Reputation: 3499
Well the title explains pretty much everything. I want to use something like
p something
And be able to see the output in the website, just for the sake of debugging.
Upvotes: 2
Views: 280
Reputation: 9096
I would suggest piggy-backing off of the Rails flash maps. In a controller, use the following:
flash[:log] = "<li>Log: #{log_info}</li>"

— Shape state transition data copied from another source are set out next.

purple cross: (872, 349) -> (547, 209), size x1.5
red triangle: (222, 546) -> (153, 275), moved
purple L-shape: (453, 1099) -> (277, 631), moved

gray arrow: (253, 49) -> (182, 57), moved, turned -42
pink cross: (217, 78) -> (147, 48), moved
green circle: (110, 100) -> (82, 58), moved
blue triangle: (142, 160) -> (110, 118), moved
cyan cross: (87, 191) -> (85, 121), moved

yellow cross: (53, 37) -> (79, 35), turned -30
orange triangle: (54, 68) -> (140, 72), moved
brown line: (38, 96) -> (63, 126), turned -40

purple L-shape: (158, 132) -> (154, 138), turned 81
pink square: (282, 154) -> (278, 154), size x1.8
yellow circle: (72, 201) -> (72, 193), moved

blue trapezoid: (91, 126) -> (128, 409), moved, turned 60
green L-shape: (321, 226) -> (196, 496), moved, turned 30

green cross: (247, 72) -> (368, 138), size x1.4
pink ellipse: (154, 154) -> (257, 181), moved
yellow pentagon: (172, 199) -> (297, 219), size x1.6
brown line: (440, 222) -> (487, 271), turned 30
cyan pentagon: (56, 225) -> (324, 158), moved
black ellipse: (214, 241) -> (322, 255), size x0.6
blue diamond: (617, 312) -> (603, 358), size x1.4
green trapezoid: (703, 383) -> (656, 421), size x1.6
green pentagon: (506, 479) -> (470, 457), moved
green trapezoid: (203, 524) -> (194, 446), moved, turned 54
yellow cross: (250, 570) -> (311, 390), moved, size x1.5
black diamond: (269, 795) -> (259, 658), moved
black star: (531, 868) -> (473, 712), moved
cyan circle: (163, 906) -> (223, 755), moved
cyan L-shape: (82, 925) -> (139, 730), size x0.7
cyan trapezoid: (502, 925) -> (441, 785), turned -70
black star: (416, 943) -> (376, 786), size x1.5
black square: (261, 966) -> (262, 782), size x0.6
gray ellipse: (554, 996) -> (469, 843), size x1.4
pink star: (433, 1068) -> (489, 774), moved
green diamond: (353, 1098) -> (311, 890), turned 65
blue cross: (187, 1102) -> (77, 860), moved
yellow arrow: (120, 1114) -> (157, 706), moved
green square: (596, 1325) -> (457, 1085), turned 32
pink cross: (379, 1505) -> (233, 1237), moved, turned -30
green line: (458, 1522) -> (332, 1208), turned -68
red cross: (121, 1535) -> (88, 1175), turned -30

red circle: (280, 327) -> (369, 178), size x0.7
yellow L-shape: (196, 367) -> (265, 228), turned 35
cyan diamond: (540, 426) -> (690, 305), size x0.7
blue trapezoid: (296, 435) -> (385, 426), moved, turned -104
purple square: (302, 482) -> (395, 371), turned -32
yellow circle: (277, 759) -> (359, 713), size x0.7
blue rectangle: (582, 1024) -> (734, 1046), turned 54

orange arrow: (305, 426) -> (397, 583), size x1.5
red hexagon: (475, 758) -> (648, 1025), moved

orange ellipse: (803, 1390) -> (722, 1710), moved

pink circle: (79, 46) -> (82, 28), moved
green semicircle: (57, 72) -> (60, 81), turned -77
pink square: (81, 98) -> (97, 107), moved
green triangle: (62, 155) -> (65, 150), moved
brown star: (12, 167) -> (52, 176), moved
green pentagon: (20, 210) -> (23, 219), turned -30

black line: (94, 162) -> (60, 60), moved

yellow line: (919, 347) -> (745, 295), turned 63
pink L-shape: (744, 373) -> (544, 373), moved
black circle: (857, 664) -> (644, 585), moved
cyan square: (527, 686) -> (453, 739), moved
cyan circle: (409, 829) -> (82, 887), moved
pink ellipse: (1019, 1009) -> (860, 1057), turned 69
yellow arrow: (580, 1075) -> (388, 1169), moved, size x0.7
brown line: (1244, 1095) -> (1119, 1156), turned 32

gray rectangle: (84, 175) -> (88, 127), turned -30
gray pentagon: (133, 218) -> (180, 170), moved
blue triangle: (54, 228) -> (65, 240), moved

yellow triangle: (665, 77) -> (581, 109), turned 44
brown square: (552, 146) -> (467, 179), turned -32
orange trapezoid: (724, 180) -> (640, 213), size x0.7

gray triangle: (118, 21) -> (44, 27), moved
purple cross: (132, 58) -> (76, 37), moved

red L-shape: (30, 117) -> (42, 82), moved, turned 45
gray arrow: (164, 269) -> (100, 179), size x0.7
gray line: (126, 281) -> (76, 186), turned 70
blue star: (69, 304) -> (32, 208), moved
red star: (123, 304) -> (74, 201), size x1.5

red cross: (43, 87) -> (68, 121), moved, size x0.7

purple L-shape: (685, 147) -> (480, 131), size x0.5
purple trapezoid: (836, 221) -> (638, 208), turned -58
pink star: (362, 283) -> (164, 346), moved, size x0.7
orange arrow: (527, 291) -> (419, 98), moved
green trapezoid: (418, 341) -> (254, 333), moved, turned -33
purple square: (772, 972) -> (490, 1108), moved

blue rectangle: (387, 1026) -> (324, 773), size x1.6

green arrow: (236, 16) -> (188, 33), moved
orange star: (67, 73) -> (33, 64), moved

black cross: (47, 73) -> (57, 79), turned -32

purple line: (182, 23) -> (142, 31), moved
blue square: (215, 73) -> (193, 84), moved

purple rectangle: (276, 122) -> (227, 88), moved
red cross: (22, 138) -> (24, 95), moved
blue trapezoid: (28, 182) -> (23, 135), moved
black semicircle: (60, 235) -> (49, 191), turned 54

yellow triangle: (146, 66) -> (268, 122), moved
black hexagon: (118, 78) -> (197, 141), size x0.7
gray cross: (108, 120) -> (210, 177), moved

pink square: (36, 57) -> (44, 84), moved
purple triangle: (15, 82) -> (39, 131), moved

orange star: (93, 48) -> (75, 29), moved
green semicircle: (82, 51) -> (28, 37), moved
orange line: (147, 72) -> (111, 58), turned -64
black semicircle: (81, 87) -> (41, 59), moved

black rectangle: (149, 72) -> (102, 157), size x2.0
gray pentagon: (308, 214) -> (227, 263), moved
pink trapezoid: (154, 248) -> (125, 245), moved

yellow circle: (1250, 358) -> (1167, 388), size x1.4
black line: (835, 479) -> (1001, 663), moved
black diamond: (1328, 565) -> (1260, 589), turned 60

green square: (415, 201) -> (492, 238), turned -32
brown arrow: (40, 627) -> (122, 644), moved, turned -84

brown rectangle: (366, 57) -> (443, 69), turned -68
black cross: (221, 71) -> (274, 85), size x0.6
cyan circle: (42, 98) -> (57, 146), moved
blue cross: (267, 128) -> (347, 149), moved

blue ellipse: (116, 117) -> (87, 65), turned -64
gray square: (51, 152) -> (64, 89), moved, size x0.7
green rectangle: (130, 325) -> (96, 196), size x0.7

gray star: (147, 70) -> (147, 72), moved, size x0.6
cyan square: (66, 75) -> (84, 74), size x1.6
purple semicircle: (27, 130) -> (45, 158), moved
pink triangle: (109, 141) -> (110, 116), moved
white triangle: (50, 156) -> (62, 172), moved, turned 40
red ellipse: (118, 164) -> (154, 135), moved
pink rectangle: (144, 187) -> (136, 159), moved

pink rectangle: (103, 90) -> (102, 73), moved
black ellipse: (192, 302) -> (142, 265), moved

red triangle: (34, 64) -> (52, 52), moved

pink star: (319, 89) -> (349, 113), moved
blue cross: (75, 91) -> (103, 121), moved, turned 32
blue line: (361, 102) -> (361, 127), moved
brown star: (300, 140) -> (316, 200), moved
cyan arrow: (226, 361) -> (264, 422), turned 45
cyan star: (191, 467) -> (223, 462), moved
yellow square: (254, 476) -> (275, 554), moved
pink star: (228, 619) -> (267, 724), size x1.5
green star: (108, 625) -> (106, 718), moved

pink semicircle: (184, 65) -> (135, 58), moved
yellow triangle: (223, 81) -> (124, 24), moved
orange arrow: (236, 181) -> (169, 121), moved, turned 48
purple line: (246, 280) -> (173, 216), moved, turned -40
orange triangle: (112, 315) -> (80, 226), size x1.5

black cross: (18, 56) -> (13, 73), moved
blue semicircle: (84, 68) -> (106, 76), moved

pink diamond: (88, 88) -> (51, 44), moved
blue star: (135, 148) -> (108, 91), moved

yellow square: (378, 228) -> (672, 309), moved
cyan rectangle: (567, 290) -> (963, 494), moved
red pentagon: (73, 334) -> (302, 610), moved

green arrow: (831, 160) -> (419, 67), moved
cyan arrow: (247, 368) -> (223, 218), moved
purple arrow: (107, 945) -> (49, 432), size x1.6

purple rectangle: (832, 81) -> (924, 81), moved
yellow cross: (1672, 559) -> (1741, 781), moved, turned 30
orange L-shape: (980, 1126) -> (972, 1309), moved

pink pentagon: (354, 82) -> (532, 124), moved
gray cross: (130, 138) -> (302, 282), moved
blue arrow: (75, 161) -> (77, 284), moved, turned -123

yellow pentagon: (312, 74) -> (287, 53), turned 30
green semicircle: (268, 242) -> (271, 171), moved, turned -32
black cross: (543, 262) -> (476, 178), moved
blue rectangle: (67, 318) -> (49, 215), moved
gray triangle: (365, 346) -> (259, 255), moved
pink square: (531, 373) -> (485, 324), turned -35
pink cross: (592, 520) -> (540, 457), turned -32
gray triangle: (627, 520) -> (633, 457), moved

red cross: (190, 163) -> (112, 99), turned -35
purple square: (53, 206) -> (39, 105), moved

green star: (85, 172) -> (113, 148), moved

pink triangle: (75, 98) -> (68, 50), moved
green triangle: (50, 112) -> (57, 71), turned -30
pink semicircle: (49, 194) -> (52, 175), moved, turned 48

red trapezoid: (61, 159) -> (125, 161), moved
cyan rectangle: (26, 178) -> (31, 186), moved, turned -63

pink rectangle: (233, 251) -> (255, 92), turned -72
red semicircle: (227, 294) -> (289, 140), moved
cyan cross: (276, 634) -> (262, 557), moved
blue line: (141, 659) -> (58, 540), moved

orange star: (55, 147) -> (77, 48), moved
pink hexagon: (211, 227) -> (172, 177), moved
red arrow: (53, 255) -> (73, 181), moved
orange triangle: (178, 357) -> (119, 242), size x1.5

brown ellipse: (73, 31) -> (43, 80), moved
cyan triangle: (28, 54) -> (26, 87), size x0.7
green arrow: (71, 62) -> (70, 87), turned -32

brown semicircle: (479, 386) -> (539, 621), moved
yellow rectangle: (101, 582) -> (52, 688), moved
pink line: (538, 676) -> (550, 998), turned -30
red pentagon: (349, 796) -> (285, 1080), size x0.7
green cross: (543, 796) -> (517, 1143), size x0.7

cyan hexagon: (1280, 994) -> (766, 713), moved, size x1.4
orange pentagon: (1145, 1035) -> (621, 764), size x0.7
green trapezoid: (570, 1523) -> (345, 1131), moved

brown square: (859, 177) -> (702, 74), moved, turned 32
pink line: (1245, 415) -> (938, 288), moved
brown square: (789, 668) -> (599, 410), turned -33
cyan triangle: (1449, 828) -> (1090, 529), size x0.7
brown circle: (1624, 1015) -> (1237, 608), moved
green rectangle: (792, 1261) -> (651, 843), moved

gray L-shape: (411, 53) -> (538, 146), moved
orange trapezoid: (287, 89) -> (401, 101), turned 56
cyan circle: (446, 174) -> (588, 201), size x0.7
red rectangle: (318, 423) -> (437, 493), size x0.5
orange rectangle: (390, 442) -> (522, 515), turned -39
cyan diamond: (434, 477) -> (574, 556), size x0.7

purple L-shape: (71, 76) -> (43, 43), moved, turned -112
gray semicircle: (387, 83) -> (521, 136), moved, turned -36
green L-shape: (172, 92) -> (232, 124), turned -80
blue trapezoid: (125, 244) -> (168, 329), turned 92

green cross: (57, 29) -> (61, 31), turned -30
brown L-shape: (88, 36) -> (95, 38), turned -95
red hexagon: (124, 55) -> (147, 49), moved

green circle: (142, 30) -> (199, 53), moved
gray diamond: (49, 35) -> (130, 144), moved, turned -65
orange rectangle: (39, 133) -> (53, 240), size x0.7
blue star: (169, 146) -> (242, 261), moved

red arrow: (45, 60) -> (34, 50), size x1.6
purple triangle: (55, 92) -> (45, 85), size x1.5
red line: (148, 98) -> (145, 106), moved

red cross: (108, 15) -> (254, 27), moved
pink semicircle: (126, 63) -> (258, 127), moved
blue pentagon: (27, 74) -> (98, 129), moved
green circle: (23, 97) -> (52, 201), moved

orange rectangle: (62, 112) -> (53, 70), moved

Then in your view (possibly in your layout) use:
<% if !flash[:log].blank? && RAILS_ENV != 'production' %>
<ul class="logs">
<%= flash[:log] %>
</ul>
<% end %>
That should put it out on your page!
You can also put the following in ApplicationController
def log(msg)
flash[:log] ||= ""
flash[:log] += "<li>#{Time.new.to_s} - #{msg}</li>"
end
Then simply call from any controller:
log("Hi stackoverflow.")
Or from any view:
@controller.log("Hi there, you!")
Upvotes: 3
Reputation: 239311
I suspect you're coming from PHP, because this is a very PHP-esque thing to want to do. Standard output isn't sent to the browser in Rails, something PHP developers take for granted.
If you want to see something in browser, you need to render it.
From a view you can use the debug
helper to "vardump" a value:
<%= debug something %>
From a controller you can quickly see the value of a variable using render :inline => p(something)
or render :inline => something.inspect
. Make sure you return
afterwards or otherwise prevent yourself from reaching a second render
call.
You should get used tail
ing your log files, and making use of the Rails logger.